Hochrangige deutsche Delegierte bezogen in Moskau vor Vertretern der Wirtschaft und der Politik Russlands Stellung. Die wichtigsten Themen: Die Bedeutung des Mittelstandes für den bilateralen Handel, „Nord Stream“ und die Zukunft der Energiepolitik sowie Voraussetzungen für das Ende der westlichen Sanktionspolitik. Im Rahmen des Dialogprogramms wurde außerdem das Verbindungsbüro Moskau der Hanns-Seidel-Stiftung dem neuen Leiter Jan Dresel übergeben.

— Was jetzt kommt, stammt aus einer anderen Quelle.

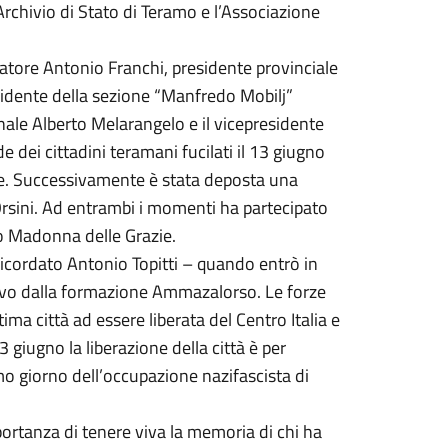
Archivio di Stato di Teramo e l’Associazione
atore Antonio Franchi, presidente provinciale
esidente della sezione “Manfredo Mobilj”
unale Alberto Melarangelo e il vicepresidente
 dei cittadini teramani fucilati il 13 giugno
ie. Successivamente è stata deposta una
a Orsini. Ad entrambi i momenti ha partecipato
go Madonna delle Grazie.
 ricordato Antonio Topitti – quando entrò in
sivo dalla formazione Ammazalorso. Le forze
tima città ad essere liberata del Centro Italia e
 giugno la liberazione della città è per
mo giorno dell’occupazione nazifascista di
portanza di tenere viva la memoria di chi ha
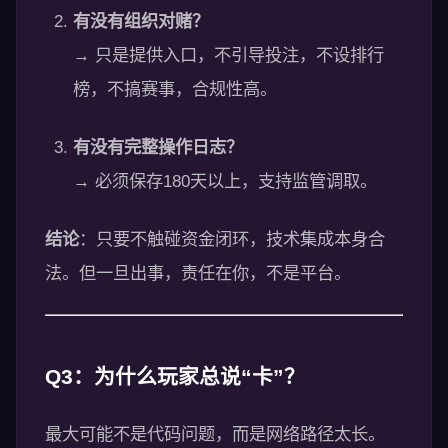
有没有组织对赌？
→ 只是提供入口，不引导投注，不设排行
榜，不搞赛事，合规性高。
有没有完整操作日志？
→ 必须保存180天以上，支持监管调取。
结论
：只要不触碰资金闭环，技术集成本身合
法。但一旦出事，责任在你，不是平台。
Q3：为什么玩家总说“卡”？
最大可能不是代码问题，而是网络路径太长。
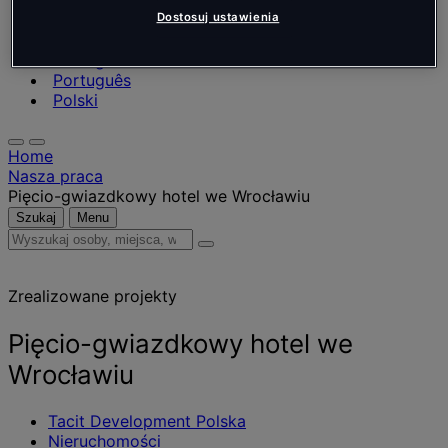
Nederlands
Español
Dostosuj ustawienia
Italiano
Português
Português
Polski
Home
Nasza praca
Pięcio-gwiazdkowy hotel we Wrocławiu
Szukaj
Menu
Wyszukaj
osoby,
miejsca,
Zrealizowane projekty
wiadomości
i
informacje
Pięcio-gwiazdkowy hotel we
Wrocławiu
Tacit Development Polska
Nieruchomości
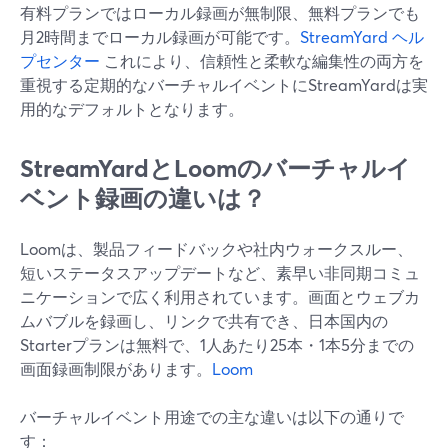
有料プランではローカル録画が無制限、無料プランでも
月2時間までローカル録画が可能です。
StreamYard ヘル
プセンター
これにより、信頼性と柔軟な編集性の両方を
重視する定期的なバーチャルイベントにStreamYardは実
用的なデフォルトとなります。
StreamYardとLoomのバーチャルイ
ベント録画の違いは？
Loomは、製品フィードバックや社内ウォークスルー、
短いステータスアップデートなど、素早い非同期コミュ
ニケーションで広く利用されています。画面とウェブカ
ムバブルを録画し、リンクで共有でき、日本国内の
Starterプランは無料で、1人あたり25本・1本5分までの
画面録画制限があります。
Loom
バーチャルイベント用途での主な違いは以下の通りで
す：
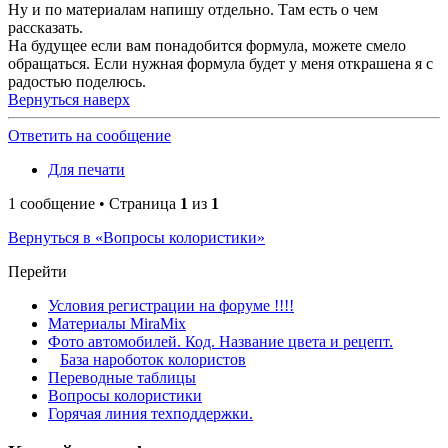
Ну и по материалам напишу отдельно. Там есть о чем
рассказать.
На будущее если вам понадобится формула, можете смело
обращаться. Если нужная формула будет у меня открашена я с
радостью поделюсь.
Вернуться наверх
Ответить на сообщение
Для печати
1 сообщение • Страница
1
из
1
Вернуться в «Вопросы колористики»
Перейти
Условия регистрации на форуме !!!!
Материалы MiraMix
Фото автомобилей. Код. Название цвета и рецепт.
База нароботок колористов
Переводные таблицы
Вопросы колористики
Горячая линия техподдержки.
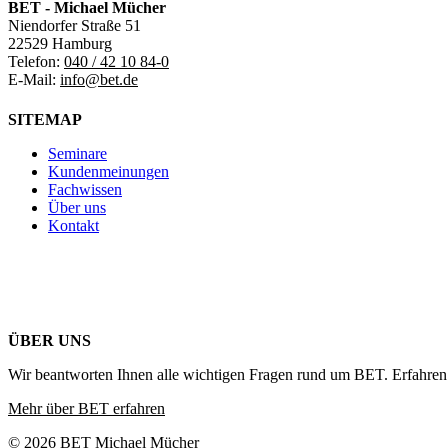
BET - Michael Mücher
Niendorfer Straße 51
22529 Hamburg
Telefon:
040 / 42 10 84-0
E-Mail:
info@bet.de
SITEMAP
Seminare
Kundenmeinungen
Fachwissen
Über uns
Kontakt
ÜBER UNS
Wir beantworten Ihnen alle wichtigen Fragen rund um BET. Erfahren 
Mehr über BET erfahren
© 2026 BET Michael Mücher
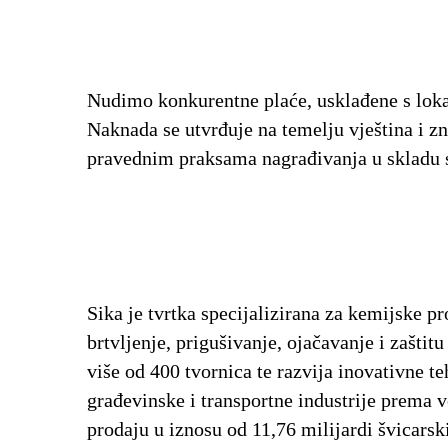
Nudimo konkurentne plaće, usklađene s loka
Naknada se utvrđuje na temelju vještina i zn
pravednim praksama nagrađivanja u skladu 
Sika je tvrtka specijalizirana za kemijske p
brtvljenje, prigušivanje, ojačavanje i zaštit
više od 400 tvornica te razvija inovativne 
građevinske i transportne industrije prema v
prodaju u iznosu od 11,76 milijardi švicarsk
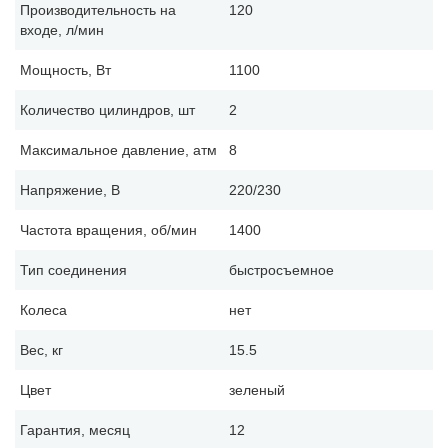
Производительность на
120
входе, л/мин
Мощность, Вт
1100
Количество цилиндров, шт
2
Максимальное давление, атм
8
Напряжение, В
220/230
Частота вращения, об/мин
1400
Тип соединения
быстросъемное
Колеса
нет
Вес, кг
15.5
Цвет
зеленый
Гарантия, месяц
12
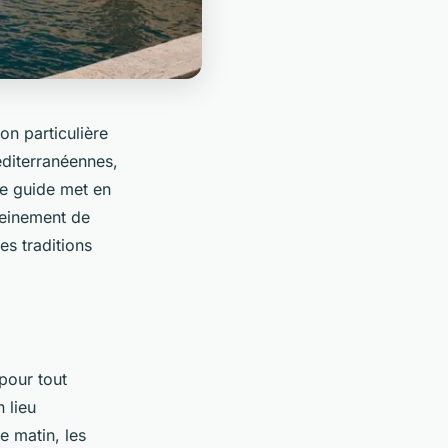
ion particulière
éditerranéennes,
Ce guide met en
pleinement de
es traditions
 pour tout
 lieu
 matin, les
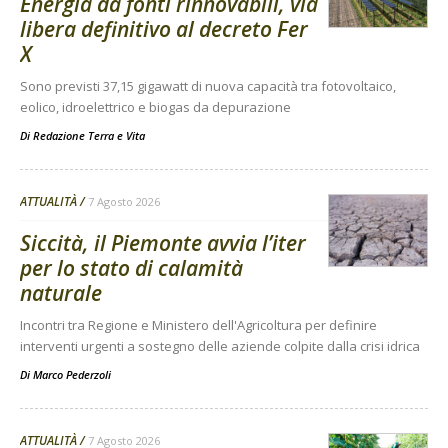
Energia da fonti rinnovabili, via
libera definitivo al decreto Fer
X
Sono previsti 37,15 gigawatt di nuova capacità tra fotovoltaico,
eolico, idroelettrico e biogas da depurazione
Di
Redazione Terra e Vita
ATTUALITÀ
7 Agosto 2026
Siccità, il Piemonte avvia l’iter
per lo stato di calamità
naturale
Incontri tra Regione e Ministero dell'Agricoltura per definire
interventi urgenti a sostegno delle aziende colpite dalla crisi idrica
Di
Marco Pederzoli
ATTUALITÀ
7 Agosto 2026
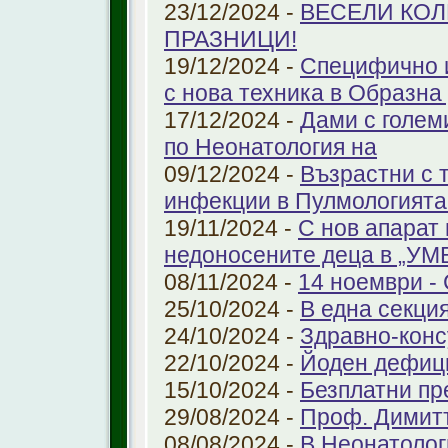
23/12/2024 -
ВЕСЕЛИ КО
ПРАЗНИЦИ!
19/12/2024 -
Специфично 
с нова техника в Образна
17/12/2024 -
Дами с голем
по Неонатология на
09/12/2024 -
Възрастни с 
инфекции в Пулмологият
19/11/2024 -
С нов апарат
недоносените деца в „У
08/11/2024 -
14 ноември - 
25/10/2024 -
В една секци
24/10/2024 -
Здравно-конс
22/10/2024 -
Йоден дефиц
15/10/2024 -
Безплатни пр
29/08/2024 -
Проф. Димит
08/08/2024 -
В Неонатолог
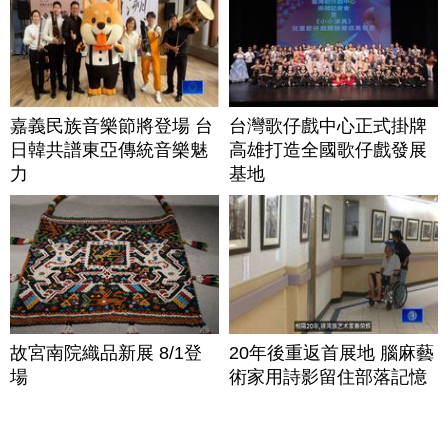
嘉義民族音樂節將登場 台
台灣歌仔戲中心正式掛牌
日韓共譜東亞傳統音樂魅
高雄打造全國歌仔戲發展
力
基地
故宮南院織品新展 8/1登
20年後重返首展地 腦麻藝
場
術家用詩影留住部落記憶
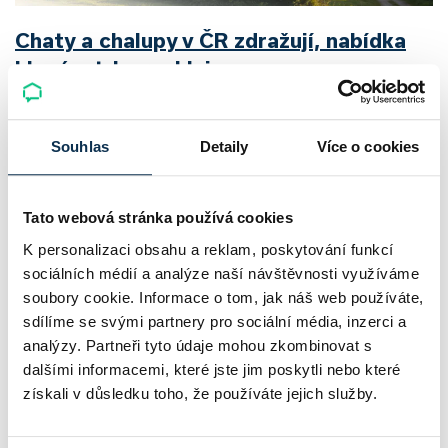
Chaty a chalupy v ČR zdražují, nabídka
klesá a trh zrychluje
Český trh rekreačních nemovitostí letos ukazuje nečekanou
Souhlas
Detaily
Více o cookies
odolnost. Chaty a chalupy podle čerstvých dat za poslední
2 roky zdražily o 21,8 %, zároveň ale výrazně ubylo nabídek
a prodejní tempo…
Tato webová stránka používá cookies
Pavel Pohanka
|
aktualizováno: 04.08.2026
K personalizaci obsahu a reklam, poskytování funkcí
sociálních médií a analýze naší návštěvnosti využíváme
soubory cookie. Informace o tom, jak náš web používáte,
sdílíme se svými partnery pro sociální média, inzerci a
analýzy. Partneři tyto údaje mohou zkombinovat s
dalšími informacemi, které jste jim poskytli nebo které
získali v důsledku toho, že používáte jejich služby.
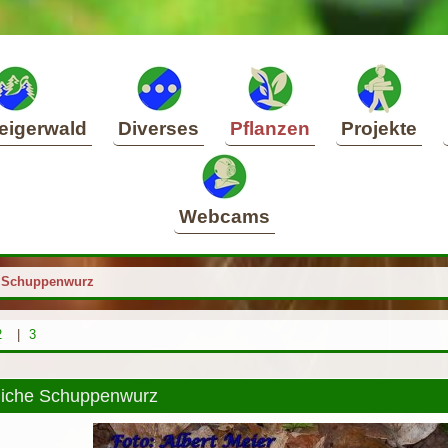
eigerwald
Diverses
Pflanzen
Projekte
Webcams
 Schuppenwurz
2
|
3
iche Schuppenwurz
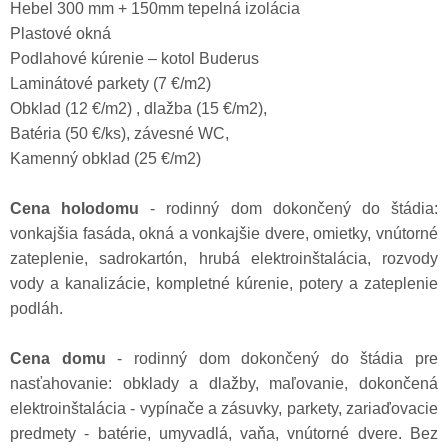
Hebel 300 mm + 150mm tepelná izolácia
Plastové okná
Podlahové kúrenie – kotol Buderus
Laminátové parkety (7 €/m2)
Obklad (12 €/m2) , dlažba (15 €/m2),
Batéria (50 €/ks), závesné WC,
Kamenný obklad (25 €/m2)
Cena holodomu
- rodinný dom dokončený do štádia:
vonkajšia fasáda, okná a vonkajšie dvere, omietky, vnútorné
zateplenie, sadrokartón, hrubá elektroinštalácia, rozvody
vody a kanalizácie, kompletné kúrenie, potery a zateplenie
podláh.
Cena domu
- rodinný dom dokončený do štádia pre
nasťahovanie: obklady a dlažby, maľovanie, dokončená
elektroinštalácia - vypínače a zásuvky, parkety, zariaďovacie
predmety - batérie, umyvadlá, vaňa, vnútorné dvere. Bez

Vom 12. bis 14. April führte die Hanns-Seidel-Stiftung ein wirtschaftspolitisches Dialogprogramm in Moskau durch, an dem auch eine deutsche Delegation mit Bundesminister a.D. Dr. Peter Ramsauer MdB teilnahm.

HSS-Vorsitzende Männle lobt Durchführung des Dialogs in Moskau: "Gelegenheit zu einem wegweisenden Erfahrungsaustausch intensiv genutzt"

HSS-Vorsitzende Männle lobt Durchführung des Dialogs in Moskau: "Gelegenheit zu einem wegweisenden Erfahrungsaustausch intensiv genutzt"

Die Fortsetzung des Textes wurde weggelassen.